Por ello, cuando cada uno se disponga a introducir en la urna su papeleta el próximo día 28, debería ser muy consciente, en este sentido, sea de izquierdas o de derechas, de lo que realmente vota, y de si está de acuerdo o no en que su apoyo sirva, en conciencia, para avalar esa tenebrosa hoja de ruta.

Yo, como muchos, tengo para mí, si las matemáticas cuadran, que Sánchez pagará por la investidura el precio del indulto de los golpistas; que, por eso, veremos muy pronto a Junqueras como presidente de la Generalidad; que, de una manera o de otra, habrá un referéndum de autodeterminación, y que este desembocará, indefectiblemente, en la secesión de Cataluña.

Por eso, toca reflexionar mucho ahora, antes de votar, sobre lo que arriesgamos si Sánchez paga ese precio.

Desde un punto de vista económico, se trataría de algo muy progresista: que los más ricos -ellos- abandonen el barco para dejar tirados a los más pobres -nosotros-, con el agravante de que su riqueza, en gran parte, ha sido construida con el sudor y la sangre de generaciones de españoles.

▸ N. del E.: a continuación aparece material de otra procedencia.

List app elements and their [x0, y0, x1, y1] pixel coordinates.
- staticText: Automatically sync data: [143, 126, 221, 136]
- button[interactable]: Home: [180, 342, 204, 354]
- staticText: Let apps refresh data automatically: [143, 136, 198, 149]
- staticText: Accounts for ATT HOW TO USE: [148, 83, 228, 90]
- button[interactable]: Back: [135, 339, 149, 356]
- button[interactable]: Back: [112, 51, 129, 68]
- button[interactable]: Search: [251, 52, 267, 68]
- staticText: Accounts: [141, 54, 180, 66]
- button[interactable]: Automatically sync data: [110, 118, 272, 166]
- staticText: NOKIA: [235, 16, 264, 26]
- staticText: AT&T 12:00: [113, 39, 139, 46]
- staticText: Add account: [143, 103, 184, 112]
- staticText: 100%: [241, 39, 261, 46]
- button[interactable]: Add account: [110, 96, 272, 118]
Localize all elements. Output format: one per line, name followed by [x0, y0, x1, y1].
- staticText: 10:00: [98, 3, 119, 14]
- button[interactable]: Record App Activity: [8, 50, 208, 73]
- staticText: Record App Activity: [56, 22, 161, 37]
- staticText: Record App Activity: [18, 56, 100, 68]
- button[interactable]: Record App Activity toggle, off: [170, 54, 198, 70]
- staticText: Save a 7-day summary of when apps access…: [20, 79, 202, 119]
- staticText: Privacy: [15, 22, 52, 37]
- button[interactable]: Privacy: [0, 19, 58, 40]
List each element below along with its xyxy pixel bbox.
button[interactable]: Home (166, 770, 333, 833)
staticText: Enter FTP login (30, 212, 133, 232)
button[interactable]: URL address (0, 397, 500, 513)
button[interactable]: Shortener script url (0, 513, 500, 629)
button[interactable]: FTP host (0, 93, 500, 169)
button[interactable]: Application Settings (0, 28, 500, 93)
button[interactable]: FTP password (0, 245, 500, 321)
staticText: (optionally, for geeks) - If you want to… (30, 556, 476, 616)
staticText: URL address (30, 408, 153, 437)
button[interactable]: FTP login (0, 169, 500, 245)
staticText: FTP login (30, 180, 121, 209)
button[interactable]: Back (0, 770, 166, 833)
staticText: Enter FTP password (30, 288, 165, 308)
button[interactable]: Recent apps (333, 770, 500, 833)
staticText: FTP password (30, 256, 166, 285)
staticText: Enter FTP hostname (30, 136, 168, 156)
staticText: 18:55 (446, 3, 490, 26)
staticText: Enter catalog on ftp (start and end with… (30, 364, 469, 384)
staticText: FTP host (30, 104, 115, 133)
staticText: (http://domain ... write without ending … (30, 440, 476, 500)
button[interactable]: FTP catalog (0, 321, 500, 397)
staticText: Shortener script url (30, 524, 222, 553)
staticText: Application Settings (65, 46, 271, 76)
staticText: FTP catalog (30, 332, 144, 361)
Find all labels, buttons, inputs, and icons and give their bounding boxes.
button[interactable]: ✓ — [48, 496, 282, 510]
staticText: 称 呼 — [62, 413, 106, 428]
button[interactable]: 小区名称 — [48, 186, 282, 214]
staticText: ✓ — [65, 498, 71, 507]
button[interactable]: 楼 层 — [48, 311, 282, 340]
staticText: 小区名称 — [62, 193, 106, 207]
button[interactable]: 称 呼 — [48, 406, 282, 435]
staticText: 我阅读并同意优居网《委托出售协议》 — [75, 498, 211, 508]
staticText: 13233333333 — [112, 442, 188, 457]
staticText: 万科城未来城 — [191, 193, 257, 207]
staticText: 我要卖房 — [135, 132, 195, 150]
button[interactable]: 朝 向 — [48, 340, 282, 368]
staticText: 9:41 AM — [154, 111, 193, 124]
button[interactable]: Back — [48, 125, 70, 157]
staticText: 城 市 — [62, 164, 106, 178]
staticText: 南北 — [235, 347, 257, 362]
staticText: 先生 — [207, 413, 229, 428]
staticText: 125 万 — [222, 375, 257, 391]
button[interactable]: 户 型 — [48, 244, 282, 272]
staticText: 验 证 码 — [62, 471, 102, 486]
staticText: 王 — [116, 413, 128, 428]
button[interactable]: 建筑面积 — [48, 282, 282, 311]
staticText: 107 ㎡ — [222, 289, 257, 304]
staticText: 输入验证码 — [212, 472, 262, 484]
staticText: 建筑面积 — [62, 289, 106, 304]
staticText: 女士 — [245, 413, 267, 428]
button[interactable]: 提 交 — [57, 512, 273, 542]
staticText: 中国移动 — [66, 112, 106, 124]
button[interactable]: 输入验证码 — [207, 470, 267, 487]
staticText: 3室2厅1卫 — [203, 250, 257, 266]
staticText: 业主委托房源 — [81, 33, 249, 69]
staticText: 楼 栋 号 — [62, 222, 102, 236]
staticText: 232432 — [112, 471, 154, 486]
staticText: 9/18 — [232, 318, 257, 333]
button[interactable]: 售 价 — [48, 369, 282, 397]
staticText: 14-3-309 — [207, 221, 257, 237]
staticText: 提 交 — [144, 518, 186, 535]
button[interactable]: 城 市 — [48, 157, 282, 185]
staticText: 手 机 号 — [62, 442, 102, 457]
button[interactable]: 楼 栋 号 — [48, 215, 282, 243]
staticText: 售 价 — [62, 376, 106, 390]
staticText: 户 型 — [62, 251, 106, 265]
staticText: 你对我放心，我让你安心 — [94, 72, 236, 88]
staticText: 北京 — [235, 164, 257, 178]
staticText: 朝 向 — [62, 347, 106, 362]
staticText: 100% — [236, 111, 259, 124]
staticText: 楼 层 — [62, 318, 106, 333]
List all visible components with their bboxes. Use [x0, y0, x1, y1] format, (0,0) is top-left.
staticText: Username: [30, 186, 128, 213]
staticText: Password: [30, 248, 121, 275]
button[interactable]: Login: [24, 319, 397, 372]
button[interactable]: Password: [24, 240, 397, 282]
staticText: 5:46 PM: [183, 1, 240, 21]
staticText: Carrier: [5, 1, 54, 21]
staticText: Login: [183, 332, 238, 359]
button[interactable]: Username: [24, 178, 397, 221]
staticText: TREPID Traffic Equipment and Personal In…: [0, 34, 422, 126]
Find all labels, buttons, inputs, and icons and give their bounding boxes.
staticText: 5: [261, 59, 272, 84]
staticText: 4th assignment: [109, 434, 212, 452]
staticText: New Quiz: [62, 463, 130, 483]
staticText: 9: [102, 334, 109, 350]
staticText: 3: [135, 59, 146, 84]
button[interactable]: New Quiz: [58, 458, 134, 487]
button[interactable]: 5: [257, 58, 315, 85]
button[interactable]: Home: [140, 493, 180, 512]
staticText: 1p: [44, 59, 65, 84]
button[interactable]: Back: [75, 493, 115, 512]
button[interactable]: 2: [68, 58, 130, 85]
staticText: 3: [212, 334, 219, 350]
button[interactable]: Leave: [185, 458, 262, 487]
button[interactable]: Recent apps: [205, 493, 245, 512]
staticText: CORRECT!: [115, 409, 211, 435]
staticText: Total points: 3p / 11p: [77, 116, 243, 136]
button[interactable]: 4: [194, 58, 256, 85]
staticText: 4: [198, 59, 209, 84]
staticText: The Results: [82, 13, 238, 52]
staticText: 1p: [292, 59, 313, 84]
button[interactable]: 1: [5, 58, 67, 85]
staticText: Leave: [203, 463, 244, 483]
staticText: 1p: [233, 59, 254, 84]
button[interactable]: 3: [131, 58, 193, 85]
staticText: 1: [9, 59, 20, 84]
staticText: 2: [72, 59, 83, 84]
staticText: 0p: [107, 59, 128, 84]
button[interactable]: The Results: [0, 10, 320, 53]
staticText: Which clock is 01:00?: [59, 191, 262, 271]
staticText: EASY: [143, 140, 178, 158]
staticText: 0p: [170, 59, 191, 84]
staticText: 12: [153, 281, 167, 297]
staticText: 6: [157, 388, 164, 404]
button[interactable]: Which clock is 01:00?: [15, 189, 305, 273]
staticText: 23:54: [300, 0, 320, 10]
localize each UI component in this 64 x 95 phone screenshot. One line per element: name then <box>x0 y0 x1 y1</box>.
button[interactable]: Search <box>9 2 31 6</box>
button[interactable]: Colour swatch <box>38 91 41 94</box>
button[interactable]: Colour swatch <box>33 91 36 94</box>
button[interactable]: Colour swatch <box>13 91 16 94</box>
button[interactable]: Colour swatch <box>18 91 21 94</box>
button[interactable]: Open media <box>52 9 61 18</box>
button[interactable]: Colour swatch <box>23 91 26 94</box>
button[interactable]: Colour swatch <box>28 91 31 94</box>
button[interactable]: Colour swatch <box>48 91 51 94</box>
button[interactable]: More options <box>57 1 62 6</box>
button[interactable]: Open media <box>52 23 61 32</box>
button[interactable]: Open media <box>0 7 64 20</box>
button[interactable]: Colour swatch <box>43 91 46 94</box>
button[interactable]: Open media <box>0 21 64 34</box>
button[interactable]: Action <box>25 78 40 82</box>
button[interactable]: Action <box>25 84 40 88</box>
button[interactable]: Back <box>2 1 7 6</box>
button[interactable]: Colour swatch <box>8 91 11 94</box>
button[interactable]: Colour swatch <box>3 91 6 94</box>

Desde un punto de vista político, la cosa pintaría peor todavía: a casi nadie, en su fuero interno, se le escapa que el éxito final de la secesión significaría, con una alta probabilidad, un nuevo enfrentamiento entre españoles, porque la destrucción de nuestro país despertaría a esa fiera corrupia que, desde tiempos inmemoriales, llevamos dentro: esos odios atávicos que se ponen lamentablemente de manifiesto estos días con el ascenso de una formación política basada en el aprovechamiento espurio de esos sentimientos.